D’altronde, è proprio questo che caratterizza la riservatezza: il diritto di una persona di stabilire ciò che può e ciò che non può uscire dalla sua sfera privata: va da sé che rendere pubblico l’orientamento e l’identità sessuale di una persona senza che questa abbia acconsentito incide non poco sul suo diritto all’autodeterminazione, impedendole di condurre la sua esistenza nella maniera da lei prescelta.
Certamente, benché diritto inviolabile, anche il diritto alla riservatezza incontra dei limiti (Cass. Sent. 15327/2009). Dunque, non si può ritenere illecito un trattamento di dati posto in essere dalla Pubblica amministrazione senza aver prima effettuato una comparazione degli interessi che emergono di caso in caso.

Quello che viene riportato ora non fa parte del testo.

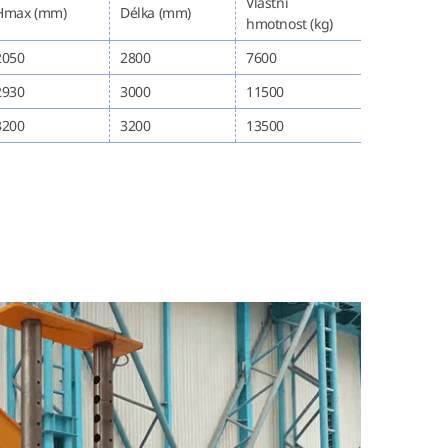
Vlastní
Hmax (mm)
Délka (mm)
hmotnost (kg)
2050
2800
7600
2930
3000
11500
3200
3200
13500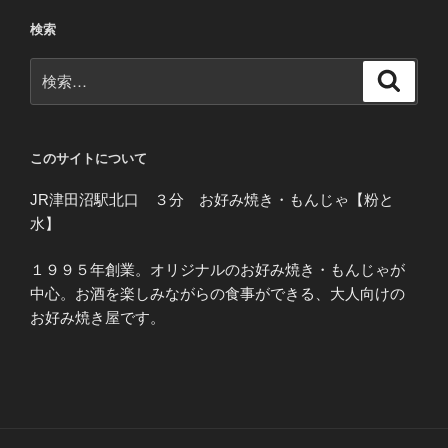
検索
検
検
索
索:
このサイトについて
JR津田沼駅北口 ３分 お好み焼き・もんじゃ【粉と
水】
１９９５年創業。オリジナルのお好み焼き・もんじゃが
中心。お酒を楽しみながらの食事ができる、大人向けの
お好み焼き屋です。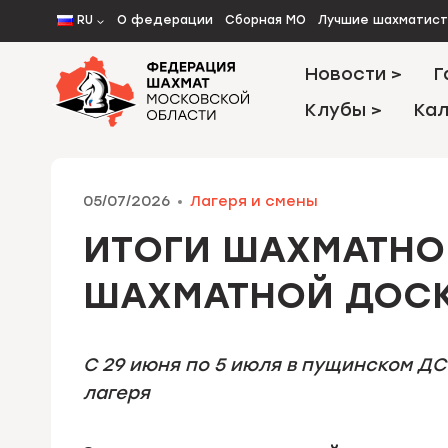
Перейти
RU
О федерации
Сборная МО
Лучшие шахматис
к
содержимому
Новости >
Г
Клубы >
Кал
05/07/2026
Лагеря и смены
ИТОГИ ШАХМАТНО
ШАХМАТНОЙ ДОС
С 29 июня по 5 июля в пущинском Д
лагеря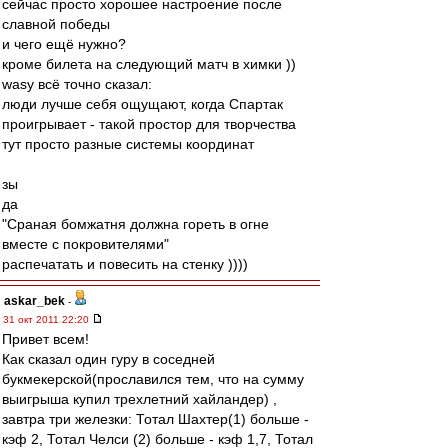
сейчас просто хорошее настроение после
славной победы
и чего ещё нужно?
кроме билета на следующий матч в химки ))
wasy всё точно сказал:
люди лучше себя ощущают, когда Спартак
проигрывает - такой простор для творчества
тут просто разные системы координат
зы
да
"Сраная бомжатня должна гореть в огне
вместе с покровителями"
распечатать и повесить на стенку ))))
askar_bek
-
31 окт 2011 22:20
Привет всем!
Как сказал один гуру в соседней
букмекерской(прославился тем, что на сумму
выигрыша купил трехлетний хайландер) ,
завтра три железки: Тотал Шахтер(1) больше -
кэф 2, Тотал Челси (2) больше - кэф 1,7, Тотал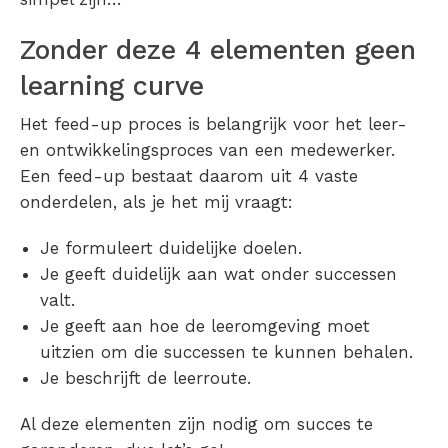
Zonder deze 4 elementen geen
learning curve
Het feed-up proces is belangrijk voor het leer-
en ontwikkelingsproces van een medewerker.
Een feed-up bestaat daarom uit 4 vaste
onderdelen, als je het mij vraagt:
Je formuleert duidelijke doelen.
Je geeft duidelijk aan wat onder successen
valt.
Je geeft aan hoe de leeromgeving moet
uitzien om die successen te kunnen behalen.
Je beschrijft de leerroute.
Al deze elementen zijn nodig om succes te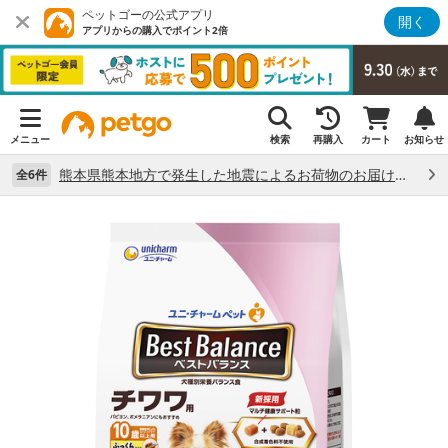
ペットゴーの公式アプリ
開く
アプリからの購入でポイント2倍
メニュー
検索
再購入
カート
お知らせ
熊本県熊本地方で発生した地震によるお荷物のお届け状況について （7/28）
全6件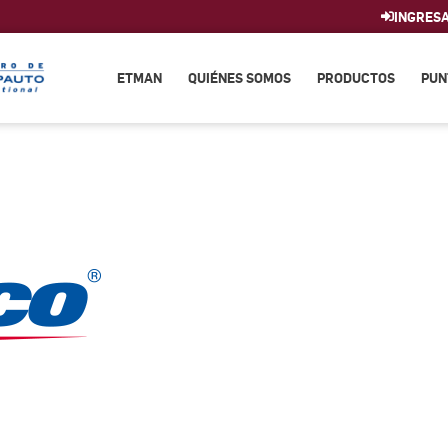
INGRES
ETMAN
QUIÉNES SOMOS
PRODUCTOS
PUN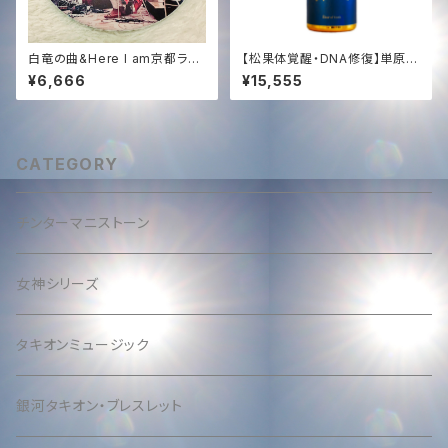
白竜の曲&Here I am京都ライ
【松果体覚醒・DNA修復】単原子
ブ音源&スタジオ録音4曲入りC
ゴールド AquAurum｜Light
¥6,666
¥15,555
D又はWAV音源✨Solara&NO
Mandalas社製 ＋ 聖なる光の
GI声入り✨
調律
CATEGORY
チンターマニストーン
女神シリーズ
タキオンミュージック
銀河タキオン・ブレスレット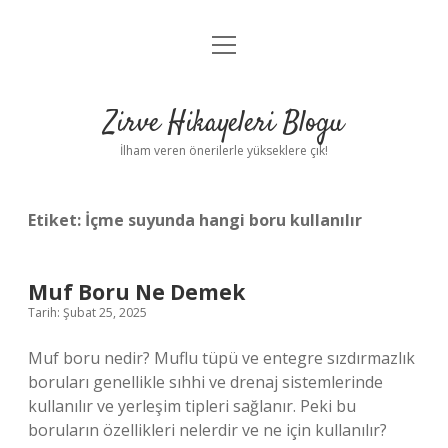
menüyü
Anasayfa
aç
Gizlilik Politikası
Zirve Hikayeleri Blogu
Yasal Uyarı
İlham veren önerilerle yükseklere çık!
Hakkımızda
Etiket:
İçme suyunda hangi boru kullanılır
Muf Boru Ne Demek
Tarih: Şubat 25, 2025
Muf boru nedir? Muflu tüpü ve entegre sızdırmazlık
boruları genellikle sıhhi ve drenaj sistemlerinde
kullanılır ve yerleşim tipleri sağlanır. Peki bu
boruların özellikleri nelerdir ve ne için kullanılır?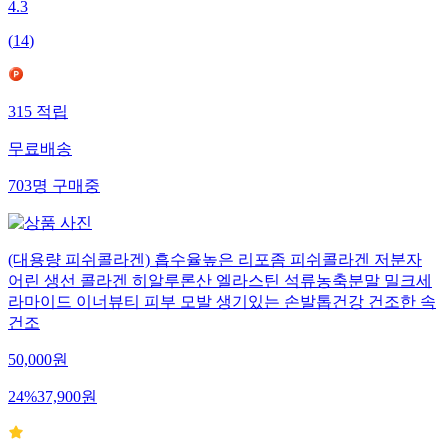
4.3
(
14
)
315
적립
무료배송
703
명
구매중
(대용량 피쉬콜라겐) 흡수율높은 리포좀 피쉬콜라겐 저분자
어린 생선 콜라겐 히알루론산 엘라스틴 석류농축분말 밀크세
라마이드 이너뷰티 피부 모발 생기있는 손발톱건강 건조한 속
건조
50,000
원
24
%
37,900
원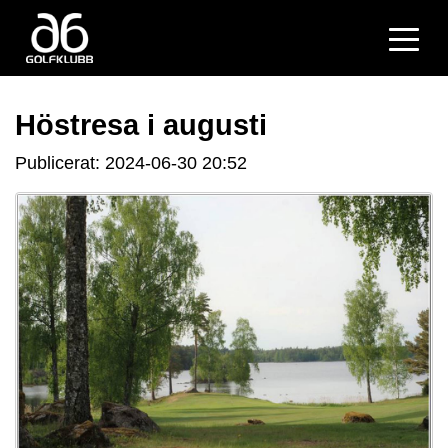
Höstresa i augusti
Publicerat: 2024-06-30 20:52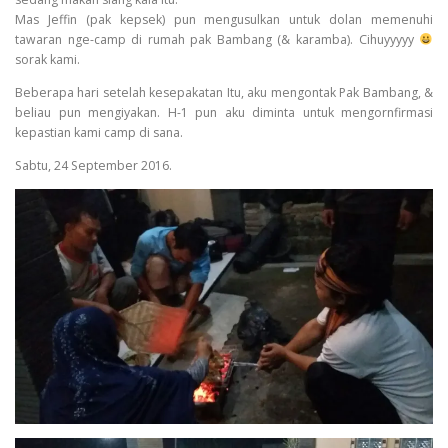
Mas Jeffin (pak kepsek) pun mengusulkan untuk dolan memenuhi
tawaran nge-camp di rumah pak Bambang (& karamba). Cihuyyyyy
sorak kami.
Beberapa hari setelah kesepakatan Itu, aku mengontak Pak Bambang, &
beliau pun mengiyakan. H-1 pun aku diminta untuk mengornfirmasi
kepastian kami camp di sana.
Sabtu, 24 September 2016.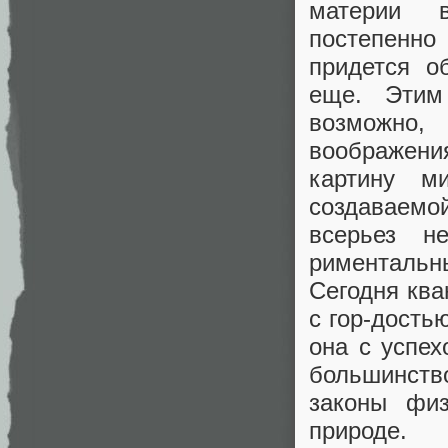
материи в
постепенно
придется о
еще. Этим
возможно,
воображения
картину м
создаваемо
всерьез н
риментальн
Сегодня ква
с гор-дость
она с успе
большинств
законы физ
природе.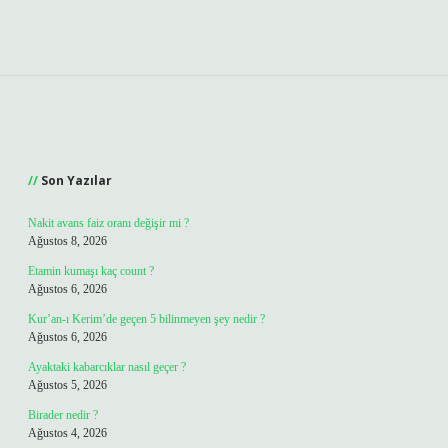
Sidebar
Son Yazılar
Nakit avans faiz oranı değişir mi ?
Ağustos 8, 2026
Etamin kumaşı kaç count ?
Ağustos 6, 2026
Kur’an-ı Kerim’de geçen 5 bilinmeyen şey nedir ?
Ağustos 6, 2026
Ayaktaki kabarcıklar nasıl geçer ?
Ağustos 5, 2026
Birader nedir ?
Ağustos 4, 2026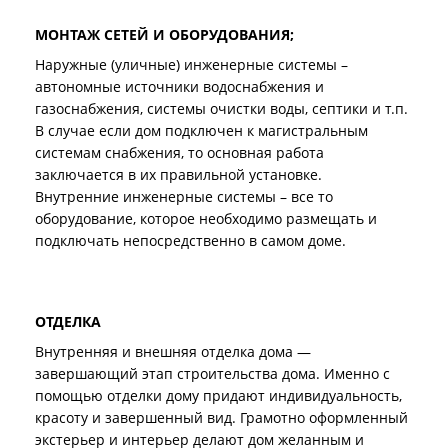
МОНТАЖ СЕТЕЙ И ОБОРУДОВАНИЯ;
Наружные (уличные) инженерные системы –
автономные источники водоснабжения и
газоснабжения, системы очистки воды, септики и т.п.
В случае если дом подключен к магистральным
системам снабжения, то основная работа
заключается в их правильной установке.
Внутренние инженерные системы – все то
оборудование, которое необходимо размещать и
подключать непосредственно в самом доме.
ОТДЕЛКА
Внутренняя и внешняя отделка дома —
завершающий этап строительства дома. Именно с
помощью отделки дому придают индивидуальность,
красоту и завершенный вид. Грамотно оформленный
экстерьер и интерьер делают дом желанным и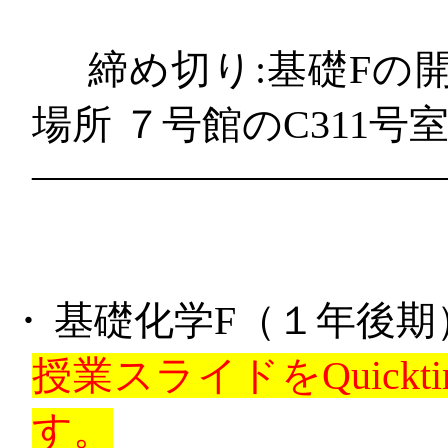
締め切り
:
基礎
F
の
場所
７号館の
C311
号
——————————
・
基礎化学
F
（１年後期
授業スライドを
Quickt
す。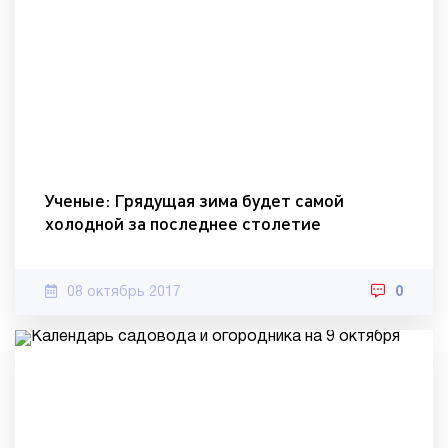
Ученые: Грядущая зима будет самой
холодной за последнее столетие
08 октябрь 2017
0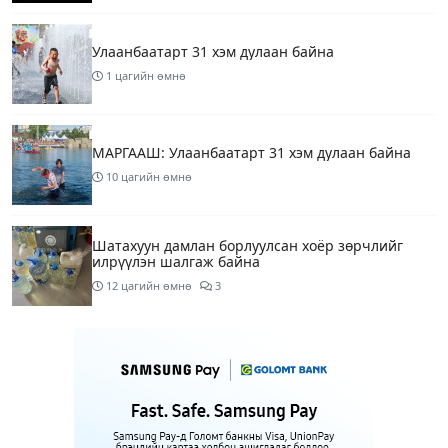
Улаанбаатарт 31 хэм дулаан байна
1 цагийн өмнө
МАРГААШ: Улаанбаатарт 31 хэм дулаан байна
10 цагийн өмнө
Шатахуун дамлан борлуулсан хоёр зөрчлийг
илрүүлэн шалгаж байна
12 цагийн өмнө
3
Энэ сарын 9-13-ныг хүртэлх цаг агаарын
урьдчилсан төлөв
14 цагийн өмнө
Шатахуун дамлаж байгаа асуудалд ТЕГ-аас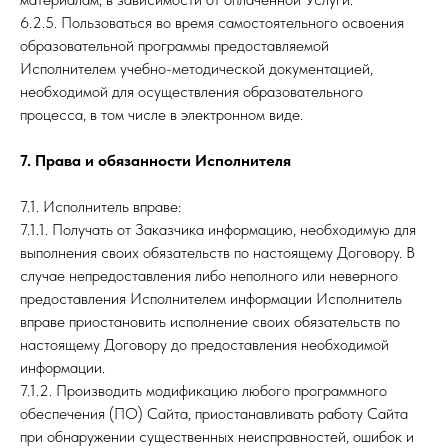
6.2.5. Пользоваться во время самостоятельного освоения
образовательной программы предоставляемой
Исполнителем учебно-методической документацией,
необходимой для осуществления образовательного
процесса, в том числе в электронном виде.
7. Права и обязанности Исполнителя
7.1. Исполнитель вправе:
7.1.1. Получать от Заказчика информацию, необходимую для
выполнения своих обязательств по настоящему Договору. В
случае непредоставления либо неполного или неверного
предоставления Исполнителем информации Исполнитель
вправе приостановить исполнение своих обязательств по
настоящему Договору до предоставления необходимой
информации.
7.1.2. Производить модификацию любого программного
обеспечения (ПО) Сайта, приостанавливать работу Сайта
при обнаружении существенных неисправностей, ошибок и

Il Comune, non conformandosi alle cautele che il Codice della Privacy (e ancor prima la legge 675 del 1996) impone di adoperare per compiere un trattamento lecito di dati sensibili, ha cagionato un danno all’interessata indipendentemente da qualsivoglia successivo comportamento tenuto dal Comune di destinazione. Inoltre, essendo l’attività di trattamento equiparata all’attività pericolosa, in base all’art. 2050 c.c. spettava al Comune provare di aver adottato tutte le misure idonee a evitare il danno.
Per tutte quante le ragioni su esposte, il ricorso è stato rigettato e il Comune di origine dell’interessata è stato condannato al risarcimento del danno.
Come si può notare dall’esito della vicenda, quindi, la posizione della Suprema Corte si è indirizzata verso la prevalenza della tutela del diritto alla riservatezza dell’interessata anche rispetto ad attività la cui realizzazione è giustificata da fini di rilevante interesse pubblico.